Practicing Before Nationals
So, let’s talk a little bit about how we practiced the three times we had time to practice leading up to going to the actual tournament.
In our research, we have determined that when we shoot different shots (especially in sporting) many shooters think that they are using the same circuit – just with different timing and speed. But once again, research has proven that they are not.
Upon viewing each shot in a pair on each station, your brain in a matter of seconds must choose a beginning, middle and an ending from its inventory of circuits you have trained in practice and put them together synchronously in seconds. This is called recall.

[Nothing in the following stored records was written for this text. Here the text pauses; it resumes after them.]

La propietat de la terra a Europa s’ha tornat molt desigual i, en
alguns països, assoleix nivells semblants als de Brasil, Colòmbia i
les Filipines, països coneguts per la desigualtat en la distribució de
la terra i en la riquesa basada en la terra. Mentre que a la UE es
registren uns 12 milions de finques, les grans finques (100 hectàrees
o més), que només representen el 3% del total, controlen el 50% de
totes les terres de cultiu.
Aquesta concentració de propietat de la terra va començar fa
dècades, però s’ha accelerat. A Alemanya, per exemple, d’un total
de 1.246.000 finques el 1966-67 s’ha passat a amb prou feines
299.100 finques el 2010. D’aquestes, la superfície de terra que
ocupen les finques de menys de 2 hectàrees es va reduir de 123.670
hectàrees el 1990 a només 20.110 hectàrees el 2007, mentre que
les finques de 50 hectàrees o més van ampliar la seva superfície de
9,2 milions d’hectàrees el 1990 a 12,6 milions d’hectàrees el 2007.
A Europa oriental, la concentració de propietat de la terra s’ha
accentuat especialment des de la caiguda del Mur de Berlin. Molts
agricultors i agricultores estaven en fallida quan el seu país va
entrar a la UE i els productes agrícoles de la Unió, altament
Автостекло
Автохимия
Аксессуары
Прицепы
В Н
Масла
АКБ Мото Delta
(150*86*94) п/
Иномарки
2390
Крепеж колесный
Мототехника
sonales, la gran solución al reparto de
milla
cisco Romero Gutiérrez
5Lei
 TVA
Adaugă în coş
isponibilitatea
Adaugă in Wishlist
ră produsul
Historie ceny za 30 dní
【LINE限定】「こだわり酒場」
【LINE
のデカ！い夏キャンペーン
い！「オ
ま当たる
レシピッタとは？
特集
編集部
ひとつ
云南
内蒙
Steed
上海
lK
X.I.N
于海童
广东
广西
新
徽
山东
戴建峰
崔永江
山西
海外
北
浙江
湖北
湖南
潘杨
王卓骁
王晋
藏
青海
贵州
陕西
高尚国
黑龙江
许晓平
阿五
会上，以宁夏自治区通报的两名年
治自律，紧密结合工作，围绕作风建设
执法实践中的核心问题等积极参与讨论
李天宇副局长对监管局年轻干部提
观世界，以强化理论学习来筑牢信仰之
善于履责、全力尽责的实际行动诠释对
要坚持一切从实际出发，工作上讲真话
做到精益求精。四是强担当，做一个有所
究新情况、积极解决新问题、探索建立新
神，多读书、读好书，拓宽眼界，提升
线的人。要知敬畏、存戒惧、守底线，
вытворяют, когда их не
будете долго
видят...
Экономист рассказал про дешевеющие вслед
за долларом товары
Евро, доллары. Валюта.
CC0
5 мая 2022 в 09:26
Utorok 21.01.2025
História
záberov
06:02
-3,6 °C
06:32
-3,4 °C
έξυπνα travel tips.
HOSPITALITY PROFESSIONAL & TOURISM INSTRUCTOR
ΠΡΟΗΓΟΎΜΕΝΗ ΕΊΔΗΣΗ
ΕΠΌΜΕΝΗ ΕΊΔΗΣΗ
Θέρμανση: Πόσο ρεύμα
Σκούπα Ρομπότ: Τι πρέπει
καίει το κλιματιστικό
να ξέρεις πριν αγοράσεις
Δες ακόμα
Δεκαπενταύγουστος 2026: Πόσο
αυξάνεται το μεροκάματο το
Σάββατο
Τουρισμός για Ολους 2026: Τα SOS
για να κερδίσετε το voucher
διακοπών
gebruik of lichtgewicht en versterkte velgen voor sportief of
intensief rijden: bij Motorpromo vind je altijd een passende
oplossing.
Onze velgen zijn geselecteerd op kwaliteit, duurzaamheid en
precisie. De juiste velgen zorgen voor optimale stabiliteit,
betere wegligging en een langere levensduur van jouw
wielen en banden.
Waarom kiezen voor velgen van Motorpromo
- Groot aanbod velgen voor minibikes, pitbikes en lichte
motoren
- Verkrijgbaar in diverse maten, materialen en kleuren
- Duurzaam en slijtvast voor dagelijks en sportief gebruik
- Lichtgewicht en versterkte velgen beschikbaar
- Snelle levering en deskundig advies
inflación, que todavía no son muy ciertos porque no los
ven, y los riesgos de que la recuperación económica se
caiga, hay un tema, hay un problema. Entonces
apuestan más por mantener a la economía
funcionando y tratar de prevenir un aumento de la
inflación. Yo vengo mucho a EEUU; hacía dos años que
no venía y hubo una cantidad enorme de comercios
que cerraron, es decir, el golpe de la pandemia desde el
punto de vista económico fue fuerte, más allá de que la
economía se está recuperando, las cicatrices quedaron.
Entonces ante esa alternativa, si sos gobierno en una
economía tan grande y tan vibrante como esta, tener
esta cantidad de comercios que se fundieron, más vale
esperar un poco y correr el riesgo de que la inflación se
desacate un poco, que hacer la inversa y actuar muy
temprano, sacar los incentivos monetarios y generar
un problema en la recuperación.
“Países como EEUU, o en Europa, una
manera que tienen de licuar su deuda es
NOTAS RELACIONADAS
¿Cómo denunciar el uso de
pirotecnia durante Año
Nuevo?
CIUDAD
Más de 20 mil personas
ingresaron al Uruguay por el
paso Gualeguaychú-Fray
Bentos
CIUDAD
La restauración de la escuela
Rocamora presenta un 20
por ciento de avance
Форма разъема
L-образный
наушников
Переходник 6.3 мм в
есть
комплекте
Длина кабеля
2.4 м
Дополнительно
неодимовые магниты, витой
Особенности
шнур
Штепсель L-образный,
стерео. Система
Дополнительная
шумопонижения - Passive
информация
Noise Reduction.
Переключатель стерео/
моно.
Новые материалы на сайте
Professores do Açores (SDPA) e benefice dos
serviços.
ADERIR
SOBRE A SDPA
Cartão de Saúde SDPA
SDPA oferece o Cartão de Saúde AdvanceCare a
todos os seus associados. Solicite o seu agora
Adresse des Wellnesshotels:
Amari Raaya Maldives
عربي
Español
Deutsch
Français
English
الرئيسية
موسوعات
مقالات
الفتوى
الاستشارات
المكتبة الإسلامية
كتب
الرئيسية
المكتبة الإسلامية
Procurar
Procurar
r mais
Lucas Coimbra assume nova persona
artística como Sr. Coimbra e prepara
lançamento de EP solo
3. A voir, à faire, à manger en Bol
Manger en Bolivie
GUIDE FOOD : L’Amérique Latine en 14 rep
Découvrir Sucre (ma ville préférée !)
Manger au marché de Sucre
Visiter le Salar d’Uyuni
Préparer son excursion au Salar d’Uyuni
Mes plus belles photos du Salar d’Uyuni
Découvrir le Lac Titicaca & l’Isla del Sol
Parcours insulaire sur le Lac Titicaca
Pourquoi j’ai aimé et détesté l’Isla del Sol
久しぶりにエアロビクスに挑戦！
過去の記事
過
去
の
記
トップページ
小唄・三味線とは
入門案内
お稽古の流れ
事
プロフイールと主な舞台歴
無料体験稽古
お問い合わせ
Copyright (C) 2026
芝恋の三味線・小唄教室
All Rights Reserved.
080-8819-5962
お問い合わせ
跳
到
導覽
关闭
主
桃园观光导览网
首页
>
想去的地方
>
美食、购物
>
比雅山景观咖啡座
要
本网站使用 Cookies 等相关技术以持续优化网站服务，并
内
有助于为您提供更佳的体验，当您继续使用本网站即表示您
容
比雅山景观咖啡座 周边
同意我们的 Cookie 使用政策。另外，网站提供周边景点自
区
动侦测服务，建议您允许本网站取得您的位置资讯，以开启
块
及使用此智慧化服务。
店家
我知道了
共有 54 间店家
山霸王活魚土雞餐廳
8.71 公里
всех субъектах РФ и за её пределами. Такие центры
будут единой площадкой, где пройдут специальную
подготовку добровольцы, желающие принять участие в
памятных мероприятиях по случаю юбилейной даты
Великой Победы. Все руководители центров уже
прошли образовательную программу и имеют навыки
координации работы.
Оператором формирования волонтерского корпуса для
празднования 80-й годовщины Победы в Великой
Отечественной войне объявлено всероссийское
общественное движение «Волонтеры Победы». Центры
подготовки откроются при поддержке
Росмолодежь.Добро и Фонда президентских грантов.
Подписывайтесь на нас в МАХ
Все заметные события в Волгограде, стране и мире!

Our experience is that most shooters go out and shoot the course. If they had difficulty on a station, they’ll go back and work on specific shots without recalling in detail how and where they want to hit each target in each pair. This is called blocked practice.
They are usually shooting on their home course and are familiar with the surrounding. Their brains just put circuits together, and even if they have a great score in their practice rounds on game day, this approach falls apart on targets and courses they have never seen.
They are not forcing their brains to recall different parts of different circuits from their past, so the brain just uses whatever was used on the last station or another station. This results in chasing the birds down and trying to fix the shot at the end.
There are so many variables in each shot when the misses occur that they cannot be corrected. Frustration is the result. But they shot so well in practice!